5

The company I work for produces a lot of test data in raw text files from lots of different devices. Each device belongs to a 'process' of which there are only a few dozen. Currently we have a program which takes this data and produces/adds to an Access database (currently .mdb, however we are hoping to change to .accdb because it's newer and better?) of the appropriate process.

We then use Excel to view the data from the databases in a pivot table. The database files themselves rarely get close to 1 GB (maybe a few a year) at which point we archive the database and create a new one as this is the size limit. We never need to access the data of multiple processes at the same time, so we have never had an issue with them being in separate databases.

Someone in our IT department has suggested that we switch to an SQL database, where all of the data for all processes will be stored, and the data will just have an extra column labelling the process it belongs to.

My worry is that in accessing this data through Excel we would only ever be querying one process at a time, but the database would have to filter through all of the other processes, which would surely take longer, since it is having to query dozens of times more data?

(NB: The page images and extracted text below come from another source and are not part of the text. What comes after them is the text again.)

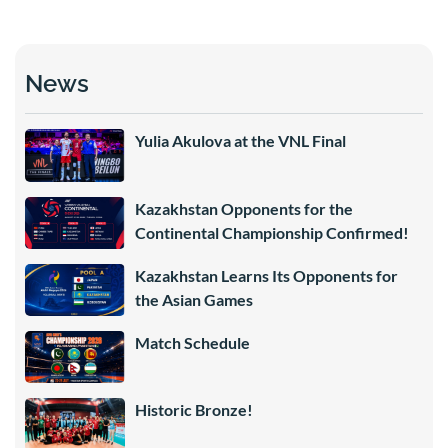
News
Yulia Akulova at the VNL Final
Kazakhstan Opponents for the
Continental Championship Confirmed!
Kazakhstan Learns Its Opponents for
the Asian Games
Match Schedule
Historic Bronze!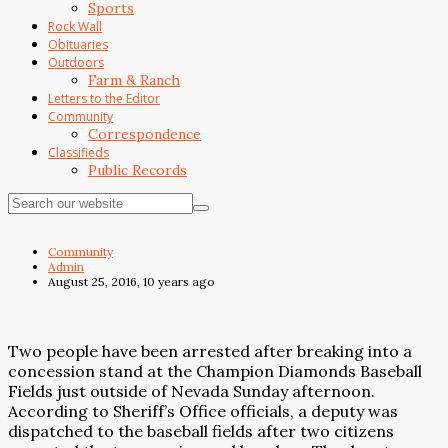
Sports
Rock Wall
Obituaries
Outdoors
Farm & Ranch
Letters to the Editor
Community
Correspondence
Classifieds
Public Records
Community
Admin
August 25, 2016, 10 years ago
Two people have been arrested after breaking into a
concession stand at the Champion Diamonds Baseball
Fields just outside of Nevada Sunday afternoon.
According to Sheriff’s Office officials, a deputy was
dispatched to the baseball fields after two citizens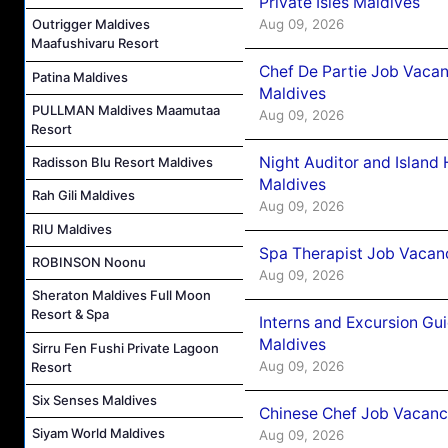
Private Isles Maldives
Aug 09, 2026
Outrigger Maldives
Maafushivaru Resort
Chef De Partie Job Vacan
Patina Maldives
Maldives
PULLMAN Maldives Maamutaa
Aug 09, 2026
Resort
Night Auditor and Island
Radisson Blu Resort Maldives
Maldives
Rah Gili Maldives
Aug 09, 2026
RIU Maldives
Spa Therapist Job Vacanc
ROBINSON Noonu
Aug 09, 2026
Sheraton Maldives Full Moon
Resort & Spa
Interns and Excursion Gu
Maldives
Sirru Fen Fushi Private Lagoon
Aug 09, 2026
Resort
Six Senses Maldives
Chinese Chef Job Vacancy
Siyam World Maldives
Aug 09, 2026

Is there any disadvantage to sticking with our current system of multiple databases, one for each process which we only access one at a time, instead of collecting them all into a large database? And conversely are there advantages of having a single large database system like this? Am I wrong and it would be faster to use a large SQL database than multiple small Access databases?

philipxy
  • 797
  • 1
  • 7
  • 18

3 Answers3

12

In my opinion, Microsoft Access is an obsolete way to manage data, especially within an organization. There's a lot of limitations and lack of features compared to a modern database system, besides the data being stored in a localized file (as opposed to being centralized on a server). But people still use it to do so, which I suppose is why Microsoft still supports it as an application.

My worry is that in accessing this data through excel we would only ever be querying one process at a time, but the database would have to filter through all of the other processes, which would surely take longer, since it is having to query dozens of times more data?

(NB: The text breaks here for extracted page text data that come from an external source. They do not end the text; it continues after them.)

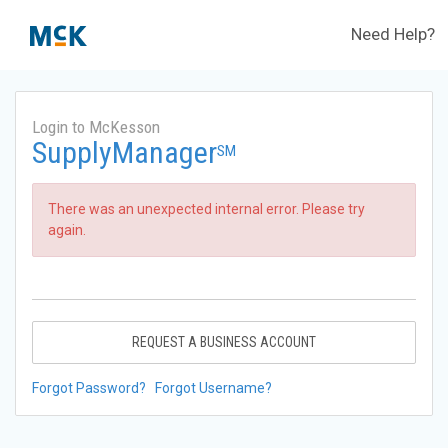
Need Help?
Login to McKesson
SupplyManager
SM
There was an unexpected internal error. Please try
again.
REQUEST A BUSINESS ACCOUNT
Forgot Password?
Forgot Username?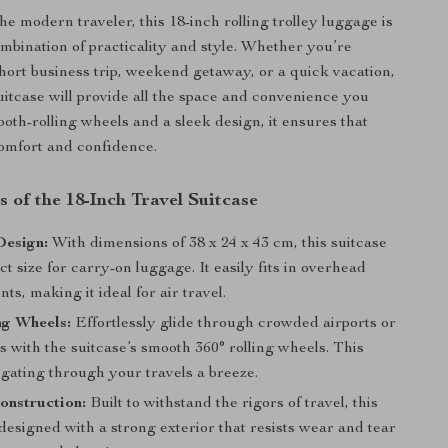
e modern traveler, this 18-inch rolling trolley luggage is
ombination of practicality and style. Whether you’re
hort business trip, weekend getaway, or a quick vacation,
uitcase will provide all the space and convenience you
oth-rolling wheels and a sleek design, it ensures that
comfort and confidence.
 of the 18-Inch Travel Suitcase
esign:
With dimensions of 38 x 24 x 43 cm, this suitcase
ect size for carry-on luggage. It easily fits in overhead
s, making it ideal for air travel.
ng Wheels:
Effortlessly glide through crowded airports or
s with the suitcase’s smooth 360° rolling wheels. This
gating through your travels a breeze.
onstruction:
Built to withstand the rigors of travel, this
 designed with a strong exterior that resists wear and tear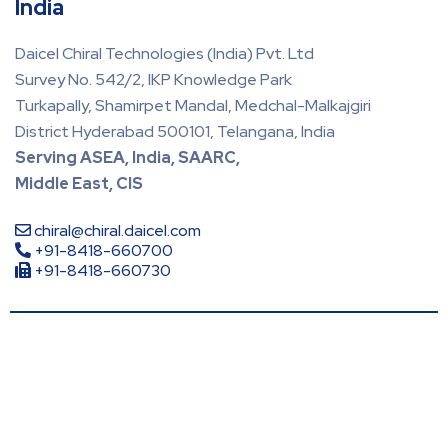
India
Daicel Chiral Technologies (India) Pvt. Ltd
Survey No. 542/2, IKP Knowledge Park
Turkapally, Shamirpet Mandal, Medchal-Malkajgiri
District Hyderabad 500101, Telangana, India
Serving ASEA, India, SAARC,
Middle East, CIS
chiral@chiral.daicel.com
+91-8418-660700
+91-8418-660730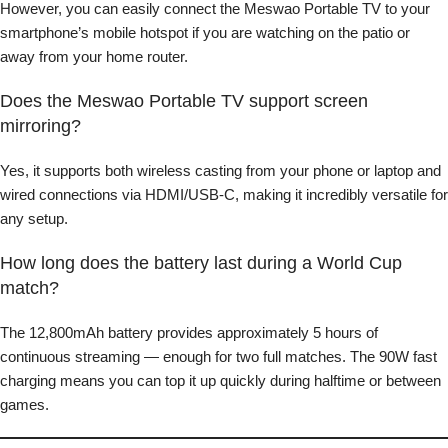
However, you can easily connect the Meswao Portable TV to your
smartphone’s mobile hotspot if you are watching on the patio or
away from your home router.
Does the Meswao Portable TV support screen
mirroring?
Yes, it supports both wireless casting from your phone or laptop and
wired connections via HDMI/USB-C, making it incredibly versatile for
any setup.
How long does the battery last during a World Cup
match?
The 12,800mAh battery provides approximately 5 hours of
continuous streaming — enough for two full matches. The 90W fast
charging means you can top it up quickly during halftime or between
games.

When architected and indexed properly, this would not be something to be concerned about. A B-Tree index (the standard type of index in Microsoft SQL Server) has a search time of O(Log2(n)). This means if your table had 1 billion rows, it would only need to search through roughly 30 nodes of the B-Tree (at most) to find any particular subset of data (Log2(1 billion) = 30).

So as the person in your IT department mentioned, if you indexed your table on the Process column (since it sounds like you only look at one process of data at a time), ideally it would only take milliseconds to locate any subset of process data, no matter how big the table was. Then loading that data off disk would take roughly the same time as it currently does in Microsoft Access, since it would be the same amount of data.

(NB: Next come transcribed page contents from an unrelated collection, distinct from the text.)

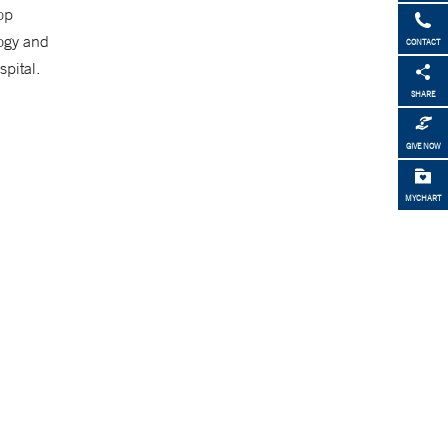
op
logy and
CONTACT
pital.
SHARE
GIVE NOW
MYCHART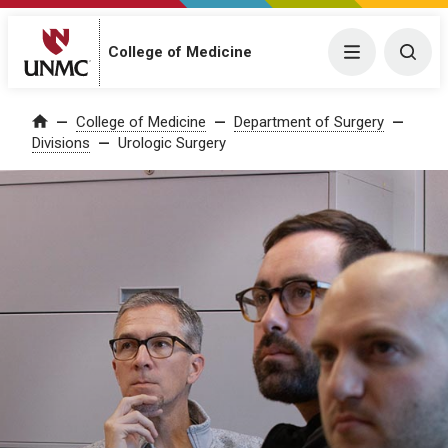
College of Medicine
Menu
Togg
College of Medicine
Department of Surgery
Home
Divisions
Urologic Surgery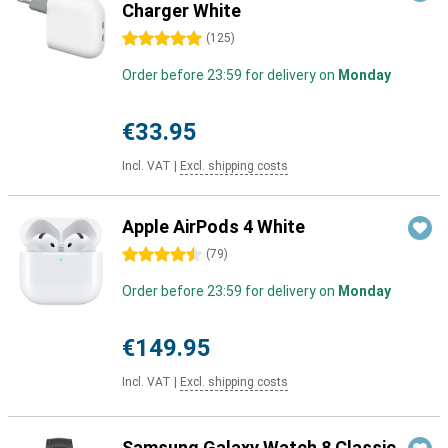
Charger White
5 stars
(
125
)
Order before 23:59 for delivery on
Monday
€33.95
Incl. VAT
|
Excl. shipping costs
Apple AirPods 4 White
4.5 stars
(
79
)
Order before 23:59 for delivery on
Monday
€149.95
Incl. VAT
|
Excl. shipping costs
Samsung Galaxy Watch 8 Classic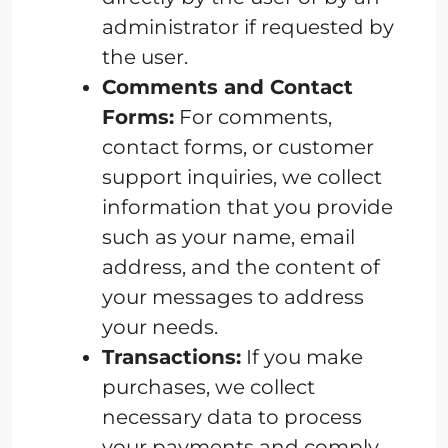
administrator if requested by
the user.
Comments and Contact
Forms:
For comments,
contact forms, or customer
support inquiries, we collect
information that you provide
such as your name, email
address, and the content of
your messages to address
your needs.
Transactions:
If you make
purchases, we collect
necessary data to process
your payments and comply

To hammer the point home, anecdotally, I used to work with databases that had tables that were terabytes big, with 10s of billions of rows in them, on a server that was no more provisioned than a modern laptop, and querying for any subset of data took less than a second for SQL Server to locate.

J.D.
  • 40,776
  • 12
  • 62
  • 141
5

Education: full-featured databases (which Access is not) have a thing called Indexes*. When configured, these allow you to pull data by indexed values without visiting the rest of the table. You can easily get the rows you want from a table with millions or billions of rows in milleseconds to seconds. So that is not a reason to avoid changing.

Instead, let's lay out the disadvantages and advantages of your current approach:

Advantages of Your Current Setup

  • You're used to it. You have knowledge, processes and techniques for operating your current stack that you and your coworkers are used to.
  • Your equipment (server and network) are adequate for your current approach and do not need to be augmented.
  • You don't need to buy any new software.

Disadvantages

  • Reliability: one of the chronic issues with MDB and AccDB, historically, has been its tendency towards file bloating and eventual data corruption. This requires some complex backup procedures not supported by the app to recover from. This may be a very small or very large problem for you, depending.
  • Network access: MSAccess is not designed to be accessed over the network by multiple staff at the same time. Apparently that's not currently a requirement, but if it became one, you couldn't support it.
  • Won't support new analytics tools: should your office decide that they want to be able to use better analytical tools, like Tableau or SciPy, these will not be supported by your current setup.
  • No cross-process queries: right now you don't do analysis across different processes. Should you ever decide to, though, your current setup will not support it.

So, as you can see, most of the reasons to change are around enhanced capabilities. And only you and your coworkers can decide if these enhanced capabilities are worth the cost of changing systems.

(* MSAccess actually supports indexes, but given the structure of MDB they are not nearly as effective as indexes on SQL Server)

Josh Berkus
  • 1,216
  • 8
  • 6
3

You question does already have two excellently answers. What I'd like add, is that your IT department could start by downloading a free Developer version of an SQL Database, like for example MS SQL Server. They could then "play" with it. Import MS Access files is easy. They could then use SQL queries. Help on the web is plenty. Then you could decide whether to upgrade to a more advanced Relational Database.

ypercubeᵀᴹ
  • 99,450
  • 13
  • 217
  • 306